WHAT IS REQUIRED: Only an exact copy of the entries, stripped of pictures, will serve as the answer.

Collected data
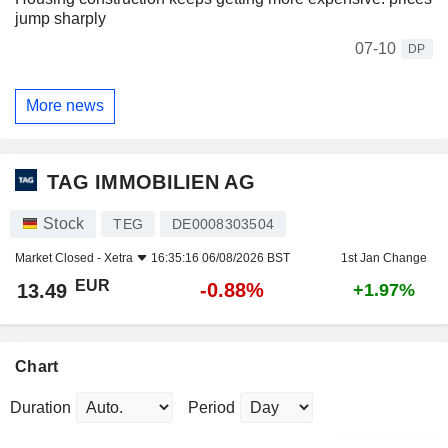
jump sharply
07-10
DP
More news
TAG IMMOBILIEN AG
Stock
TEG
DE0008303504
Market Closed -
Xetra
16:35:16 06/08/2026 BST
1st Jan Change
EUR
-0.88%
13.49
+1.97%
Chart
Duration
Period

PROBLEM SOLUTION:
jump sharply
07-10
DP
More news
TAG IMMOBILIEN AG
Stock
TEG
DE0008303504
Market Closed -
Xetra
16:35:16 06/08/2026 BST
1st Jan Change
EUR
-0.88%
13.49
+1.97%
Chart
Duration
Period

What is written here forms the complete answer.